I’m currently sitting on top of a brownie point mountain. Caroline has departed for a two-week tennis freebie in Barbados, leaving me holding the fort. I have three teenage boys to take care of and a very small dog. That means getting them up for school every morning, emptying and loading the dishwasher, walking the dog, doing quite unbelievable amounts of washing, and preparing endless meals. I don’t know how she does it!
Mali spends her days watching the front door, hoping to see a suntanned woman with a tennis racket
To be fair, she doesn’t do it all, because I usually do some of it. And while she has a job, it’s only part-time, whereas I spend at least 60 hours a week doing paid work. So having to combine that with being a house husband is killing me. I fear my three sons will have to become ‘latchkey kids’, although that won’t be easy because only one of our front door keys works after our last visit from the local burglars (which, this being Acton, was about three weeks ago). The bastards forced the lock and I haven’t had time to mend it. At least I don’t have to drive the boys to school. Their bikes have long been stolen, but I’ve opened Lime Bike accounts for all of them so they race to school on those, screaming like banshees. They can cover the two miles in about eight minutes.

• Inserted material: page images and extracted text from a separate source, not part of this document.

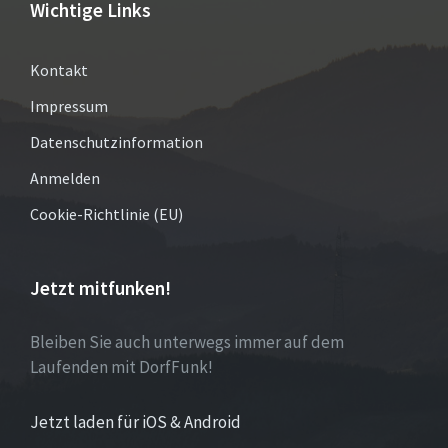
Wichtige Links
Kontakt
Impressum
Datenschutzinformation
Anmelden
Cookie-Richtlinie (EU)
Jetzt mitfunken!
Bleiben Sie auch unterwegs immer auf dem
Laufenden mit DorfFunk!
Jetzt laden für iOS & Android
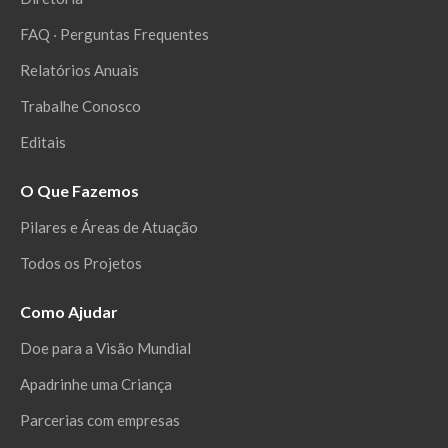
FAQ ‧ Perguntas Frequentes
Relatórios Anuais
Trabalhe Conosco
Editais
O Que Fazemos
Pilares e Áreas de Atuação
Todos os Projetos
Como Ajudar
Doe para a Visão Mundial
Apadrinhe uma Criança
Parcerias com empresas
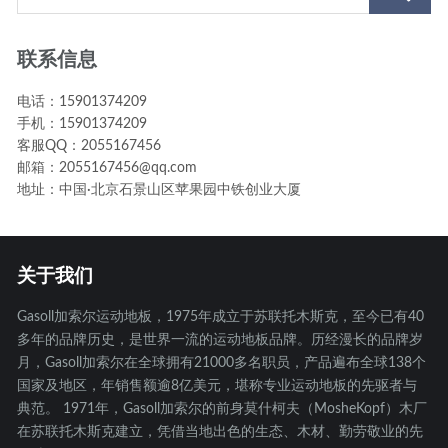
联系信息
电话：15901374209
手机：15901374209
客服QQ：2055167456
邮箱：2055167456@qq.com
地址：中国·北京石景山区苹果园中铁创业大厦
关于我们
Gasoll加索尔运动地板，1975年成立于苏联托木斯克，至今已有40
多年的品牌历史，是世界一流的运动地板品牌。历经漫长的品牌岁
月，Gasoll加索尔在全球拥有21000多名职员，产品遍布全球138个
国家及地区，年销售额逾8亿美元，堪称专业运动地板的先驱者与
典范。 1971年，Gasoll加索尔的前身莫什柯夫（MosheKopf）木厂
在苏联托木斯克建立，凭借当地出色的生态、木材、勤劳敬业的先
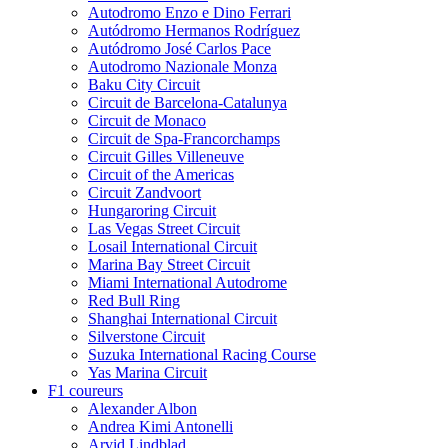
Autodromo Enzo e Dino Ferrari
Autódromo Hermanos Rodríguez
Autódromo José Carlos Pace
Autodromo Nazionale Monza
Baku City Circuit
Circuit de Barcelona-Catalunya
Circuit de Monaco
Circuit de Spa-Francorchamps
Circuit Gilles Villeneuve
Circuit of the Americas
Circuit Zandvoort
Hungaroring Circuit
Las Vegas Street Circuit
Losail International Circuit
Marina Bay Street Circuit
Miami International Autodrome
Red Bull Ring
Shanghai International Circuit
Silverstone Circuit
Suzuka International Racing Course
Yas Marina Circuit
F1 coureurs
Alexander Albon
Andrea Kimi Antonelli
Arvid Lindblad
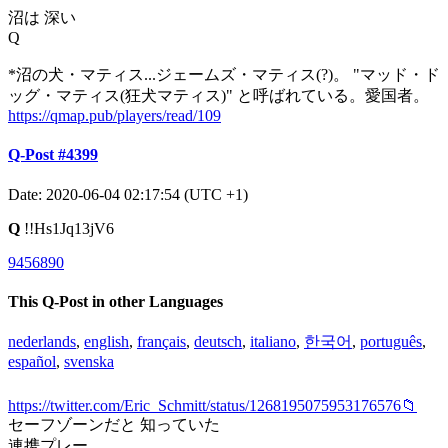
沼は 深い
Q
*沼の犬・マティス...ジェームズ・マティス(?)。 "マッド・ド
ッグ・マティス(狂犬マティス)" と呼ばれている。愛国者。
https://qmap.pub/players/read/109
Q-Post #4399
Date: 2020-06-04 02:17:54 (UTC +1)
Q
!!Hs1Jq13jV6
9456890
This Q-Post in other Languages
nederlands
,
english
,
français
,
deutsch
,
italiano
,
한국어
,
português
,
español
,
svenska
https://twitter.com/Eric_Schmitt/status/1268195075953176576📁
セーフゾーンだと 知っていた
連携プレー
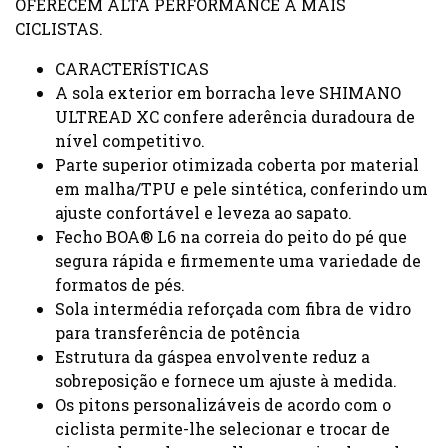
OFERECEM ALTA PERFORMANCE A MAIS
CICLISTAS.
CARACTERÍSTICAS
A sola exterior em borracha leve SHIMANO
ULTREAD XC confere aderência duradoura de
nível competitivo.
Parte superior otimizada coberta por material
em malha/TPU e pele sintética, conferindo um
ajuste confortável e leveza ao sapato.
Fecho BOA® L6 na correia do peito do pé que
segura rápida e firmemente uma variedade de
formatos de pés.
Sola intermédia reforçada com fibra de vidro
para transferência de potência
Estrutura da gáspea envolvente reduz a
sobreposição e fornece um ajuste à medida.
Os pitons personalizáveis de acordo com o
ciclista permite-lhe selecionar e trocar de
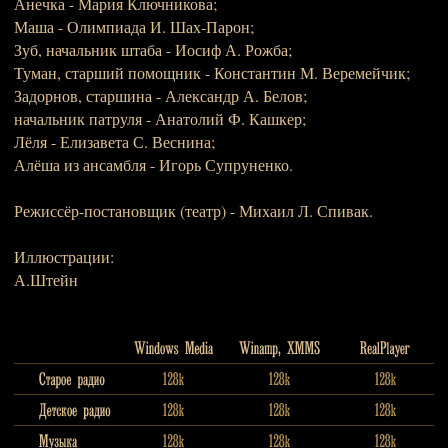
Анечка - Мария Ключникова;
Маша - Олимпиада И. Шах-Парон;
Зуб, начальник штаба - Иосиф А. Рожба;
Туман, старший помощник - Константин М. Веремейчик;
Задорнов, старшина - Александр А. Белов;
начальник патруля - Анатолий Ф. Кашкер;
Лёля - Елизавета С. Веснина;
Алёша из ансамбля - Игорь Супруненко.
Режиссёр-постановщик (театр) - Михаил Л. Спивак.
Иллюстрации:
А.Штейн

The dog is more of a burden, in fact. Mali, a three-year-old cavapoochon, is bereft without her mistress and needs constant reassurance that she hasn’t been abandoned. At night, she trots down to my shed and scratches on the door and insists on sleeping on my bed. Occasionally, I’ll wake up with a start to find her staring at me from a few inches away, perhaps anxious that I’ll disappear as well.